HOW TO COMPLETE THIS TASK: Repeat exactly the lines of the entries below from the one with "企業資産パフォーマンス管理 (357, 1221)" through the one with "ダウンタイム削減 (881, 1245)", both ends included, and nothing else.

EXTRACTED ENTRIES:
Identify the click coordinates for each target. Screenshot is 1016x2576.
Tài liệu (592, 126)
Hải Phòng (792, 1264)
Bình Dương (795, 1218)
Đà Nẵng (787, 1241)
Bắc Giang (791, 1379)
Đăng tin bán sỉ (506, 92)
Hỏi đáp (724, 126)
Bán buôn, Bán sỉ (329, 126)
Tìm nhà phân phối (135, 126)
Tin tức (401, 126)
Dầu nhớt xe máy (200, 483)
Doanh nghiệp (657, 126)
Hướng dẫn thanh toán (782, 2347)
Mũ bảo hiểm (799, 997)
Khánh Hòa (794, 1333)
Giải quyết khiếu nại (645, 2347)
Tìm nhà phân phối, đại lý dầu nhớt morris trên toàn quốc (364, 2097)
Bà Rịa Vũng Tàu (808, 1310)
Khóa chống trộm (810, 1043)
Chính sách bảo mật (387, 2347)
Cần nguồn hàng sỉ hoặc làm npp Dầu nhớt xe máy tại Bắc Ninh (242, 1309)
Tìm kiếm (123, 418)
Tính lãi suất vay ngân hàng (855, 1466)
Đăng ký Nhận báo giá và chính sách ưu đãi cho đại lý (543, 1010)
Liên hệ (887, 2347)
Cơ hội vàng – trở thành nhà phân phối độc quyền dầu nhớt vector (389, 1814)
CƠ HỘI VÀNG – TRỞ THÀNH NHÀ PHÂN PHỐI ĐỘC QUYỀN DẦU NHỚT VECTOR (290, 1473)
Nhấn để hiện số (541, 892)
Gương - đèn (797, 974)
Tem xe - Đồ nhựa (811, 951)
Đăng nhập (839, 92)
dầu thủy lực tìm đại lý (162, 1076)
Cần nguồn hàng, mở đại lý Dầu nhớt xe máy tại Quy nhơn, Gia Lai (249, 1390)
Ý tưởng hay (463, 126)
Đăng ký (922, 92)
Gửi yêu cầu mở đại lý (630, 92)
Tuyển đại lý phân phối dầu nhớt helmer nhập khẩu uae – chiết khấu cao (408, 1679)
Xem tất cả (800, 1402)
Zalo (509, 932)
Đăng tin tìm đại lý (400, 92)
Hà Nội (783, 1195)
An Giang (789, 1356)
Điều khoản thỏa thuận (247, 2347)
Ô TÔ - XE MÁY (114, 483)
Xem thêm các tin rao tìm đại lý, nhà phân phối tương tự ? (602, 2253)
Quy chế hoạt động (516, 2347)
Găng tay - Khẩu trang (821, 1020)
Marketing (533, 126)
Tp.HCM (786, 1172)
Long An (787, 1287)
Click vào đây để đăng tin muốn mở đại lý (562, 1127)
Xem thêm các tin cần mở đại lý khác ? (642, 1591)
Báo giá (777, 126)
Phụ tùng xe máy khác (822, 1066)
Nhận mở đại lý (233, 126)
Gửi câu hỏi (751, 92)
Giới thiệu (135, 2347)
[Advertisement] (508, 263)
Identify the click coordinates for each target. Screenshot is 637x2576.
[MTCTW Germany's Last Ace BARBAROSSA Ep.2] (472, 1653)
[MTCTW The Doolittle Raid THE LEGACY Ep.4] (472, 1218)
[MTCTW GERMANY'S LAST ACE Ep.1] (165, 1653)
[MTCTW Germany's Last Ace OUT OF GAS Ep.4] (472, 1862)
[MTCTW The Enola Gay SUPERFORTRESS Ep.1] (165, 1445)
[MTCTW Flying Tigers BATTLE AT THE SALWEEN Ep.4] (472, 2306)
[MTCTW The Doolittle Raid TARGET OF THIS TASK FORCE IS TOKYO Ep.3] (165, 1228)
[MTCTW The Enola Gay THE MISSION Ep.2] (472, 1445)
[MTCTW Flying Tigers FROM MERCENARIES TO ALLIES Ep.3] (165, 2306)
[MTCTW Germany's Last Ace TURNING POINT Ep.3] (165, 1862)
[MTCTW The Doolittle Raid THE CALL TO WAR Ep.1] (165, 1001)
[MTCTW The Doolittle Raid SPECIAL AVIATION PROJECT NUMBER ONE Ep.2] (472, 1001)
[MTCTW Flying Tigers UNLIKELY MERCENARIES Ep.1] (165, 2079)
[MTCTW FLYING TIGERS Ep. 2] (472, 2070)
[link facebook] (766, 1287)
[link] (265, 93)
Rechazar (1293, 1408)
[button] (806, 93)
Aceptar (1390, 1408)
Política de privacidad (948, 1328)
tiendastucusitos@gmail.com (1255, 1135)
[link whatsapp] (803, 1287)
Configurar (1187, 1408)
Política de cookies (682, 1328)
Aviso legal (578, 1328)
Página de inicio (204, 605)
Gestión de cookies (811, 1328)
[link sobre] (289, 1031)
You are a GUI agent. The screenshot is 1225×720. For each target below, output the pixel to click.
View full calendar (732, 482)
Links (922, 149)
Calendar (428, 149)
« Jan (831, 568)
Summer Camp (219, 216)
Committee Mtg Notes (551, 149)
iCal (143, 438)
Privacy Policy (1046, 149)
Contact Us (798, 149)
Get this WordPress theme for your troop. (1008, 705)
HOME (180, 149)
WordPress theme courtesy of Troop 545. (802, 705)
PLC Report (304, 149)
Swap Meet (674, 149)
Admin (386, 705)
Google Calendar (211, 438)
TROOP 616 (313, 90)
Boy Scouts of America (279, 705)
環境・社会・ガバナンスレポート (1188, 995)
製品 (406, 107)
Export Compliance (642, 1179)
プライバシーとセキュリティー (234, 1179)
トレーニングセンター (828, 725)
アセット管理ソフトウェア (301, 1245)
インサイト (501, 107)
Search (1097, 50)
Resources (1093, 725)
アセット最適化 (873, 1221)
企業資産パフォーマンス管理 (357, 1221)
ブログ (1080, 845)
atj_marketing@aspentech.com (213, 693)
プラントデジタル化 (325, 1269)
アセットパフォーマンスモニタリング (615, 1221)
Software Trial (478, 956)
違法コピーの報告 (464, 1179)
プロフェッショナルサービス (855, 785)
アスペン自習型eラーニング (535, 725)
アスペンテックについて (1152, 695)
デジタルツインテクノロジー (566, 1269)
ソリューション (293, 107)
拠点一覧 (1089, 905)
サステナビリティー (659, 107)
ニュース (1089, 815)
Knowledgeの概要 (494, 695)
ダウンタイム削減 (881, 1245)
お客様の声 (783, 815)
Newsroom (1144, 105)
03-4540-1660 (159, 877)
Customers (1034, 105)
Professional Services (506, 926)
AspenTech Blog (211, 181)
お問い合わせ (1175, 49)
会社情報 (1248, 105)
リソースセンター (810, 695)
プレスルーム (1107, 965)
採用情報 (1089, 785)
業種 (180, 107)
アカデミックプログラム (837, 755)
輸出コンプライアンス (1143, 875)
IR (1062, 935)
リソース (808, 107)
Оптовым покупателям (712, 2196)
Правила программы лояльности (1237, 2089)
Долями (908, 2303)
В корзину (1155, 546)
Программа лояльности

RESULT:
企業資産パフォーマンス管理 (357, 1221)
ブログ (1080, 845)
atj_marketing@aspentech.com (213, 693)
プラントデジタル化 (325, 1269)
アセットパフォーマンスモニタリング (615, 1221)
Software Trial (478, 956)
違法コピーの報告 (464, 1179)
プロフェッショナルサービス (855, 785)
アスペン自習型eラーニング (535, 725)
アスペンテックについて (1152, 695)
デジタルツインテクノロジー (566, 1269)
ソリューション (293, 107)
拠点一覧 (1089, 905)
サステナビリティー (659, 107)
ニュース (1089, 815)
Knowledgeの概要 (494, 695)
ダウンタイム削減 (881, 1245)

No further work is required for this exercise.